How to complete this task: Go through the entries below line by line and count those containing "sets"; the answer is that count alone.

Exercise material:
*****

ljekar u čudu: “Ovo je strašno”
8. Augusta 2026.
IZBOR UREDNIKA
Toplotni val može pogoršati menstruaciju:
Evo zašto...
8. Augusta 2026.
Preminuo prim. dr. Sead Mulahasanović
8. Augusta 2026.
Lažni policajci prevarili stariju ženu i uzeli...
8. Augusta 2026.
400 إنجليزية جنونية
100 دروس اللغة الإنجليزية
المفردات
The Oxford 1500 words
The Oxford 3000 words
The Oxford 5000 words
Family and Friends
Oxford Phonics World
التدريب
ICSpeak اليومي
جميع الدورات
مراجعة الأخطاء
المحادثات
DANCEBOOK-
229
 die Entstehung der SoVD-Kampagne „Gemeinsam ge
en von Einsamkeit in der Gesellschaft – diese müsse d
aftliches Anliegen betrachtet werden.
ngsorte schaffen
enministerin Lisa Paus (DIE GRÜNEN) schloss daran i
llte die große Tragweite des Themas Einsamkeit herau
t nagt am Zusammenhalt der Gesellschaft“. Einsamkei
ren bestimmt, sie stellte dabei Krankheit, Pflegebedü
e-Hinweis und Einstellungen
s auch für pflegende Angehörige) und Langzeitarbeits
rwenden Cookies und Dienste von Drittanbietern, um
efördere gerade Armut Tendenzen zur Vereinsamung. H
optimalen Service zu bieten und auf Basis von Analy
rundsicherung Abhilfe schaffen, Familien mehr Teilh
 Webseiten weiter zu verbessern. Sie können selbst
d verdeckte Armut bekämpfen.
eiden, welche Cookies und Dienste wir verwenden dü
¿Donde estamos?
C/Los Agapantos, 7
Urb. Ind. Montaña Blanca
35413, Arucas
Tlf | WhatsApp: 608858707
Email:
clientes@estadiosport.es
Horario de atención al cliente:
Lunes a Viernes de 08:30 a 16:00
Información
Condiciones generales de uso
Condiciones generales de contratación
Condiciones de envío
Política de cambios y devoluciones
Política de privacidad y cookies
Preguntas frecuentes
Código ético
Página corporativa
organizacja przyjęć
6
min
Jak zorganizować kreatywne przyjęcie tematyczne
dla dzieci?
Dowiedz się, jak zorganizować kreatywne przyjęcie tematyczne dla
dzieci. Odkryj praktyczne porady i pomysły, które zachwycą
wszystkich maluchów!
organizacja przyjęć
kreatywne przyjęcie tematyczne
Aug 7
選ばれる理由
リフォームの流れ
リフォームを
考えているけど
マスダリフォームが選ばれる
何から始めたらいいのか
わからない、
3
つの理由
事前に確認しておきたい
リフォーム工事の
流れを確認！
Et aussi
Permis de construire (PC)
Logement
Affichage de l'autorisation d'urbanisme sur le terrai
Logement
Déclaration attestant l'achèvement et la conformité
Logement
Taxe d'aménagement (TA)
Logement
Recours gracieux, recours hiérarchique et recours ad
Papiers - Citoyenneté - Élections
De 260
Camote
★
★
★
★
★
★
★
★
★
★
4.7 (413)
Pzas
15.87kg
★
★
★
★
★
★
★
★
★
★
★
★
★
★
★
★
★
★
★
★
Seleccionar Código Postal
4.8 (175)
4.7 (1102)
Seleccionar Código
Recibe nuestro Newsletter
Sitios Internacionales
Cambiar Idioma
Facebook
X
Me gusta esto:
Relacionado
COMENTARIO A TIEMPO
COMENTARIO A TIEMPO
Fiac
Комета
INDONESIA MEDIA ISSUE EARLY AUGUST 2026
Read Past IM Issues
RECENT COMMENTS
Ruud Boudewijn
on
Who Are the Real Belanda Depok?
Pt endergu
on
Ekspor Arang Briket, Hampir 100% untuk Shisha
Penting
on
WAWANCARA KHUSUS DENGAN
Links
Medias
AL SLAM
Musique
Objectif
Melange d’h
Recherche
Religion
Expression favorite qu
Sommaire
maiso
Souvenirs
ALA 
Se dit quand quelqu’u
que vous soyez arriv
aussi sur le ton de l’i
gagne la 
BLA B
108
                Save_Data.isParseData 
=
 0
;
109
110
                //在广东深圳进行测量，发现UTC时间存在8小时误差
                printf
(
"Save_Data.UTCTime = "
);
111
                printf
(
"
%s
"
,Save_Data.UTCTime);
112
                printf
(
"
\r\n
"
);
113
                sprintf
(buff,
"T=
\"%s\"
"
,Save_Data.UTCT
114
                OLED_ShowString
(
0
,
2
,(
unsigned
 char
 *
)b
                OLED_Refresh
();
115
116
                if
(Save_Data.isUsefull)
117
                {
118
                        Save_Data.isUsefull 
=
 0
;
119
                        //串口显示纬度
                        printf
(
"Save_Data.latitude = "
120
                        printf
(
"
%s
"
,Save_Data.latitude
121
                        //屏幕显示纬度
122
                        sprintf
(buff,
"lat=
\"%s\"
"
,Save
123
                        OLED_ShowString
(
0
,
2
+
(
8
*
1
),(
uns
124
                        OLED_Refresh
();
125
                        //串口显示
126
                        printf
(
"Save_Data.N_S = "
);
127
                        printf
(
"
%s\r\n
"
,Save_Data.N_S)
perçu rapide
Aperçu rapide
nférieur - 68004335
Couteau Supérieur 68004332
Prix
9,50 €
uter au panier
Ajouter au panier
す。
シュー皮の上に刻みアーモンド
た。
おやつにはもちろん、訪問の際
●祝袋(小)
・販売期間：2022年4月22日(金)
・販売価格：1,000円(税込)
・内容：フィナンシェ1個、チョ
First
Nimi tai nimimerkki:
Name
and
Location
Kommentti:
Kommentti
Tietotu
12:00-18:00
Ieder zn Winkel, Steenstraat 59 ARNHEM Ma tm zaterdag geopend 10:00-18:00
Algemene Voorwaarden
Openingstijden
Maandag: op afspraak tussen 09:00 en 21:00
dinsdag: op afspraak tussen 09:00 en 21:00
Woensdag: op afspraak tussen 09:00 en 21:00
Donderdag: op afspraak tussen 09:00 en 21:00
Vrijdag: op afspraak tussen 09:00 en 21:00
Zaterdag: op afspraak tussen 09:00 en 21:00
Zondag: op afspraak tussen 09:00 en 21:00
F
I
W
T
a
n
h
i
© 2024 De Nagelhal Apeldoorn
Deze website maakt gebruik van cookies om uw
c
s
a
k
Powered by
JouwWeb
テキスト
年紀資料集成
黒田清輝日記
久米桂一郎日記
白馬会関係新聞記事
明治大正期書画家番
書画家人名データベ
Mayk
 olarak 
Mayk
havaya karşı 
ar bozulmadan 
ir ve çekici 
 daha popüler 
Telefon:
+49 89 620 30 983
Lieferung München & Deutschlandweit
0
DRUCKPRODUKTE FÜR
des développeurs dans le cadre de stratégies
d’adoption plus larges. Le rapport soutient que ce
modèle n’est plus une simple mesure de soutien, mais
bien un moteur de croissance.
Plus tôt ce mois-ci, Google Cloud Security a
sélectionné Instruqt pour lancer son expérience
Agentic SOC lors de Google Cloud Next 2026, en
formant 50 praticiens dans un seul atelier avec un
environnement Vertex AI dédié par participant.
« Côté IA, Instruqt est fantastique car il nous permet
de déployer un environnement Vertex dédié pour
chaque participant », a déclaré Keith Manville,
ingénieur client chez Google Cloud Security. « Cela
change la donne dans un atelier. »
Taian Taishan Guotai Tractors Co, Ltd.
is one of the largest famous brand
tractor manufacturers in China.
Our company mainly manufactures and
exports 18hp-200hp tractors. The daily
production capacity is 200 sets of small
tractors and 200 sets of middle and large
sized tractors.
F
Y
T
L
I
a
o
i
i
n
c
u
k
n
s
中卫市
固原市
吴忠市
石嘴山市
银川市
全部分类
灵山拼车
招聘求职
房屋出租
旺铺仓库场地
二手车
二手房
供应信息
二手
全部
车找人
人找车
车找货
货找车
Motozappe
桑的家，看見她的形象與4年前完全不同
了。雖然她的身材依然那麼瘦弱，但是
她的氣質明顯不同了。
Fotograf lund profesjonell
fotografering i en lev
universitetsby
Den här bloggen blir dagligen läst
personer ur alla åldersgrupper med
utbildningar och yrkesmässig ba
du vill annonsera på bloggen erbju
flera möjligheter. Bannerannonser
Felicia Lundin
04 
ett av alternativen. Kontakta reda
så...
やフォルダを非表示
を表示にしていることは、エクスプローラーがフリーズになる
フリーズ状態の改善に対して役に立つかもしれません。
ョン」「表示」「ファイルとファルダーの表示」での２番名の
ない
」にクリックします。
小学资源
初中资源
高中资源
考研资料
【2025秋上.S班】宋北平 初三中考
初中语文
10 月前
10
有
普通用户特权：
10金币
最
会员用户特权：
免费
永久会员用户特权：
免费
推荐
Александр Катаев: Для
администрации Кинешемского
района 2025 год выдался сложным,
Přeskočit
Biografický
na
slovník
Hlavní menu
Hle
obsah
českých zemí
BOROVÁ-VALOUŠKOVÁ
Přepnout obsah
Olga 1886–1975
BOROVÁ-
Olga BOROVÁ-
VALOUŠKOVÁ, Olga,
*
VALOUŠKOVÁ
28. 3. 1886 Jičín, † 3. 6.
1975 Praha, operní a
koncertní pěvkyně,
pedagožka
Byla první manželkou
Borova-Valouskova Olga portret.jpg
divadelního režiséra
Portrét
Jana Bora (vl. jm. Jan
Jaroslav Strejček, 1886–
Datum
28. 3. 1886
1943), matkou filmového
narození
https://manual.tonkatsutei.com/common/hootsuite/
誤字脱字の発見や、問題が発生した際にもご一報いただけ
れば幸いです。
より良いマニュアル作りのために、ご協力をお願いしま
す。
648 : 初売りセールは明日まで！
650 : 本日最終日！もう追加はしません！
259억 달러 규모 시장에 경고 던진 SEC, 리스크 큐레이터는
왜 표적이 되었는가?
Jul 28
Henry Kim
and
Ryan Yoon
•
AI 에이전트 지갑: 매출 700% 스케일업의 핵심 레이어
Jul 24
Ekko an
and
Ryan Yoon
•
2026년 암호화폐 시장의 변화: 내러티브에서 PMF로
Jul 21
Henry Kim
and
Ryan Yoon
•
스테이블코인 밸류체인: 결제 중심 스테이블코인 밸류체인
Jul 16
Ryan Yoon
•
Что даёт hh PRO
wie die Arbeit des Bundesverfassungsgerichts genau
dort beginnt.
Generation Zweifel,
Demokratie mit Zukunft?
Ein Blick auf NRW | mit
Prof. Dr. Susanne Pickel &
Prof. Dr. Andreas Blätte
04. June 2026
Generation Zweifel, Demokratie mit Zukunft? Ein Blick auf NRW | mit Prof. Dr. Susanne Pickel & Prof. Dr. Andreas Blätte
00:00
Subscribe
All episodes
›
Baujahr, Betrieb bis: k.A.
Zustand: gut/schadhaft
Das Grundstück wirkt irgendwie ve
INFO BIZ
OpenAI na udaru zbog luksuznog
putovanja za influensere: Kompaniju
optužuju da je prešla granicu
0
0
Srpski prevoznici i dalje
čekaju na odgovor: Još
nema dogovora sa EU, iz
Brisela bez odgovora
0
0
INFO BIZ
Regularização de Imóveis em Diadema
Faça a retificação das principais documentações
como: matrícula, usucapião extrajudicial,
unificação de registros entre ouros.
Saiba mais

*****

Task solution: 2